**Action item:** In the entries below, find each line with the word "tabel" and pull it out.

**Stored items:**
####################

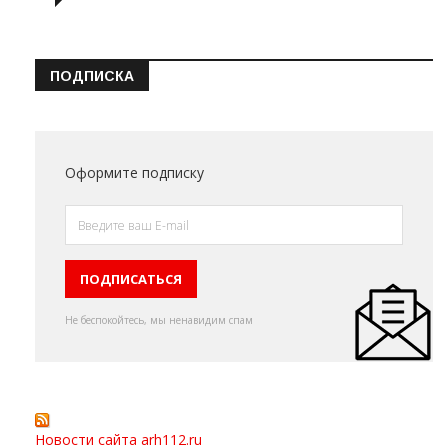
ПОДПИСКА
Оформите подписку
Не беспокойтесь, мы ненавидим спам
Новости сайта arh112.ru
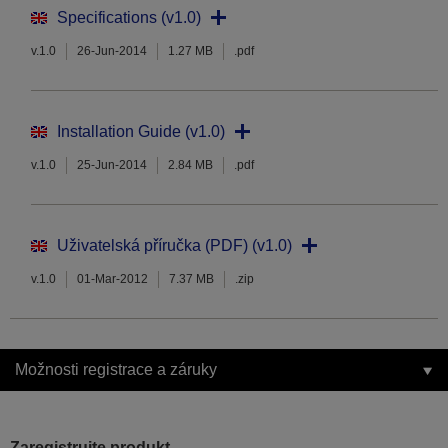
Specifications (v1.0)
v.1.0
26-Jun-2014
1.27 MB
.pdf
Installation Guide (v1.0)
v.1.0
25-Jun-2014
2.84 MB
.pdf
Uživatelská příručka (PDF) (v1.0)
v.1.0
01-Mar-2012
7.37 MB
.zip
Možnosti registrace a záruky
Zaregistrujte produkt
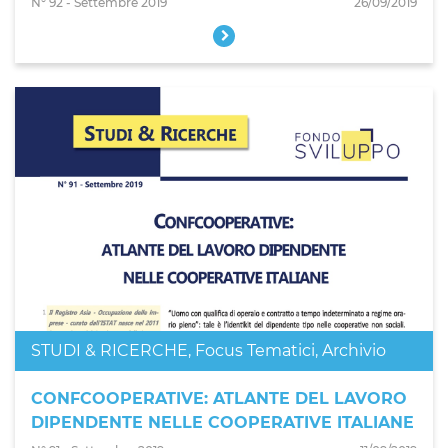
N° 92 - Settembre 2019
26/09/2019
STUDI & RICERCHE
,
Focus Tematici
,
Archivio
CONFCOOPERATIVE: ATLANTE DEL LAVORO
DIPENDENTE NELLE COOPERATIVE ITALIANE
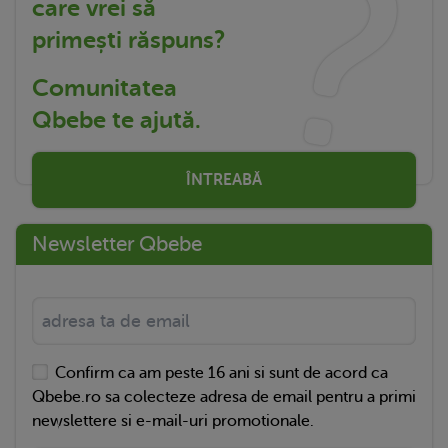
care vrei să
primești răspuns?
Comunitatea
Qbebe te ajută.
ÎNTREABĂ
Newsletter Qbebe
Confirm ca am peste 16 ani si sunt de acord ca
Qbebe.ro sa colecteze adresa de email pentru a primi
newslettere si e-mail-uri promotionale.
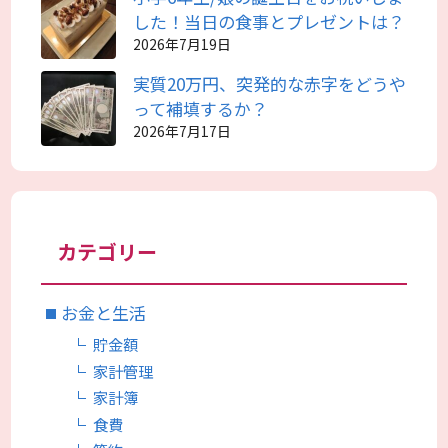
した！当日の食事とプレゼントは？
2026年7月19日
実質20万円、突発的な赤字をどうや
って補填するか？
2026年7月17日
カテゴリー
お金と生活
貯金額
家計管理
家計簿
食費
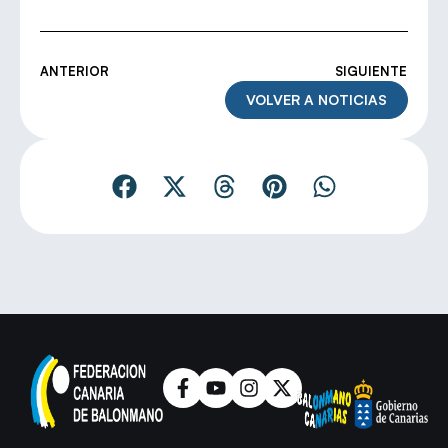
ANTERIOR
SIGUIENTE
VOLVER A NOTICIAS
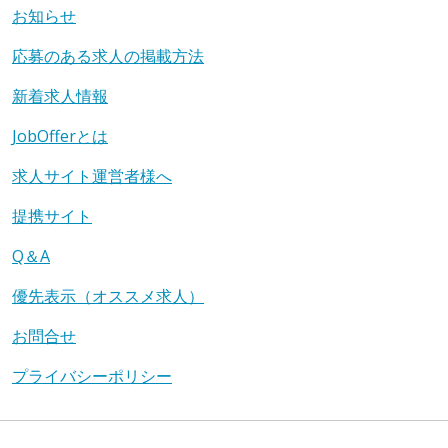
お知らせ
応募のある求人の掲載方法
新着求人情報
JobOfferとは
求人サイト運営者様へ
提携サイト
Q＆A
優先表示（オススメ求人）
お問合せ
プライバシーポリシー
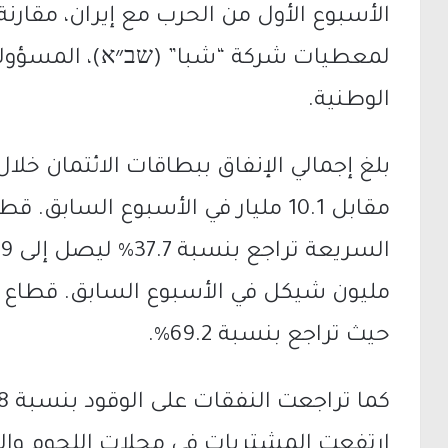
الأسبوع الأول من الحرب مع إيران، مقارنة
لمعطيات شركة “شبا” (שב״א)، المسؤولة 
الوطنية.
مقابل 10.1 مليار في الأسبوع الساب
مليون شيكل في الأسبوع السابق. قطاع الأ
حيث تراجع بنسبة 69.2%.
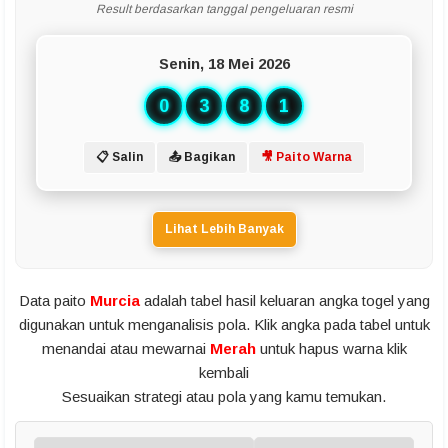
Result berdasarkan tanggal pengeluaran resmi
Senin, 18 Mei 2026
0
3
8
1
📋 Salin
📤 Bagikan
🎥 Paito Warna
Lihat Lebih Banyak
Data paito
Murcia
adalah tabel hasil keluaran angka togel yang
digunakan untuk menganalisis pola. Klik angka pada tabel untuk
menandai atau mewarnai
Merah
untuk hapus warna klik
kembali
Sesuaikan strategi atau pola yang kamu temukan.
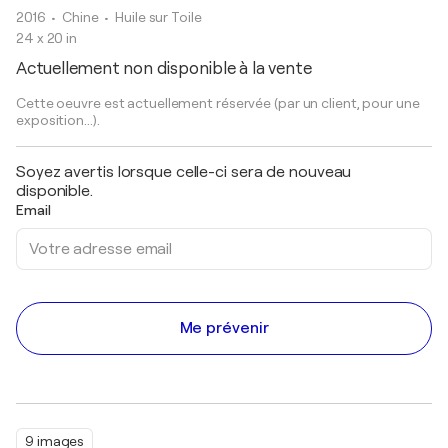
2016
• Chine
•
Huile sur Toile
24 x 20 in
Actuellement non disponible à la vente
Cette oeuvre est actuellement réservée (par un client, pour une
exposition...).
Soyez avertis lorsque celle-ci sera de nouveau
disponible.
Email
Me prévenir
9 images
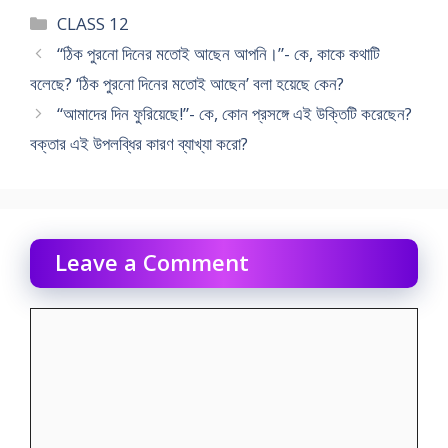
Categories
CLASS 12
“ঠিক পুরনো দিনের মতোই আছেন আপনি।”- কে, কাকে কথাটি
বলেছে? ‘ঠিক পুরনো দিনের মতোই আছেন’ বলা হয়েছে কেন?
“আমাদের দিন ফুরিয়েছে!”- কে, কোন প্রসঙ্গে এই উক্তিটি করেছেন?
বক্তার এই উপলব্ধির কারণ ব্যাখ্যা করো?
Leave a Comment
Comment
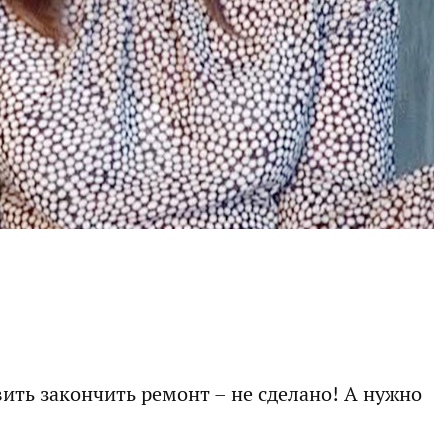
вить закончить ремонт – не сделано! А нужно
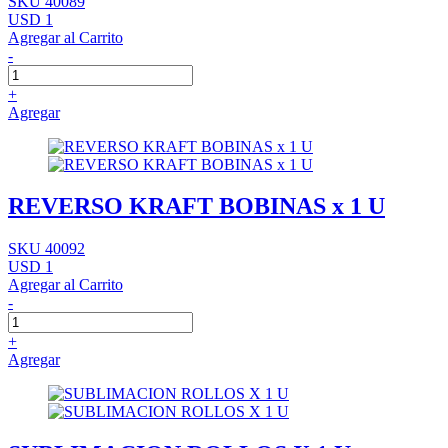
SKU 40089
USD 1
Agregar al Carrito
-
+
Agregar
REVERSO KRAFT BOBINAS x 1 U
SKU 40092
USD 1
Agregar al Carrito
-
+
Agregar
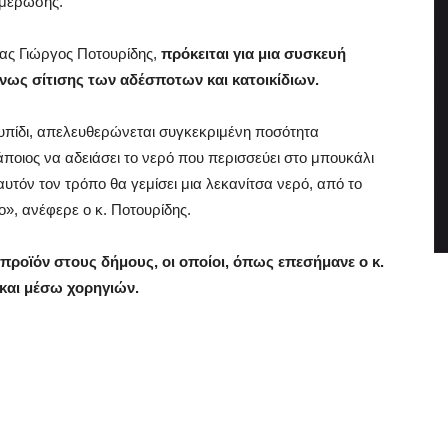
ημέρωσης.
ίας Γιώργος Ποτουρίδης,
πρόκειται για μια συσκευή
ως σίτισης των αδέσποτων και κατοικίδιων.
ουπίδι, απελευθερώνεται συγκεκριμένη ποσότητα
ποιος να αδειάσει το νερό που περισσεύει στο μπουκάλι
 αυτόν τον τρόπο θα γεμίσει μια λεκανίτσα νερό, από το
ο», ανέφερε ο κ. Ποτουρίδης.
ο προϊόν στους δήμους, οι οποίοι, όπως επεσήμανε ο κ.
και μέσω χορηγιών.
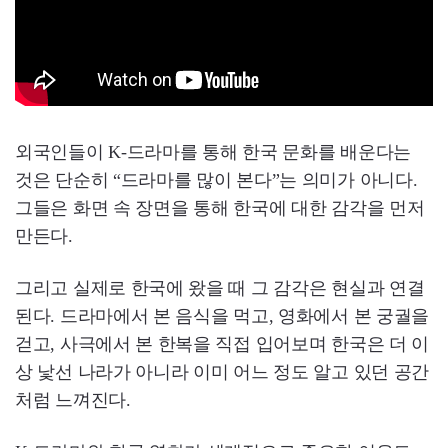
외국인들이 K-드라마를 통해 한국 문화를 배운다는
것은 단순히 “드라마를 많이 본다”는 의미가 아니다.
그들은 화면 속 장면을 통해 한국에 대한 감각을 먼저
만든다.
그리고 실제로 한국에 왔을 때 그 감각은 현실과 연결
된다. 드라마에서 본 음식을 먹고, 영화에서 본 궁궐을
걷고, 사극에서 본 한복을 직접 입어보며 한국은 더 이
상 낯선 나라가 아니라 이미 어느 정도 알고 있던 공간
처럼 느껴진다.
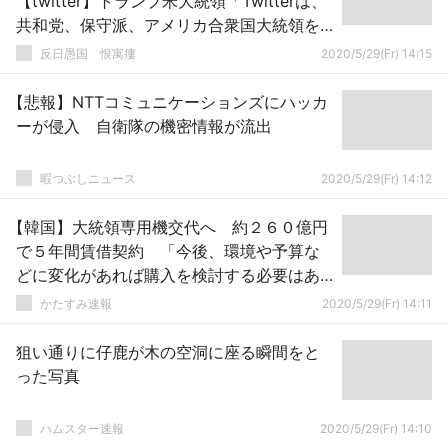
【twitter】トランプ米大統領「Twitterは、
共和党、保守派、アメリカ合衆国大統領を
標的にしている」
反日愚国 恨寓瘻
2020/5/29(Fr) 14:15
【悲報】NTTコミュニケーションズにハッカ
ーが侵入 自衛隊の機密情報が流出
暇つぶしニュース
2020/5/29(Fr) 14:12
【韓国】大統領専用機交代へ 約２６０億円
で５年間賃借契約 「今後、環境や予算な
どに変化があれば購入を検討する必要はあ
る」
かたすみ速報
2020/5/29(Fr) 14:11
狙い通りに仔鹿が木の空洞に座る瞬間をと
った写真
ハムスター速報
2020/5/29(Fr) 14:10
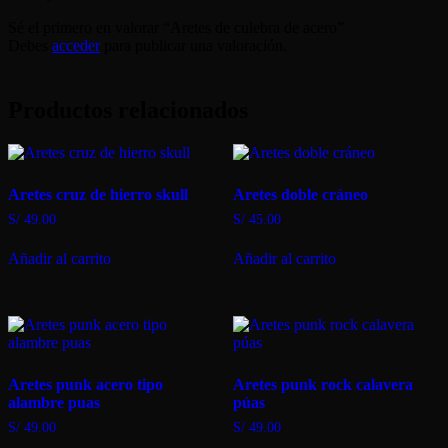
Sé el primero en valorar “Aretes de culebra de acero”
Debes
acceder
para publicar una valoración.
Productos relacionados
Aretes cruz de hierro skull
Aretes doble cráneo
S/
49.00
S/
45.00
Añadir al carrito
Añadir al carrito
Aretes punk acero tipo
Aretes punk rock calavera
alambre puas
púas
S/
49.00
S/
49.00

####################

**Result:**
adalah tabel hasil keluaran angka togel yang
digunakan untuk menganalisis pola. Klik angka pada tabel untuk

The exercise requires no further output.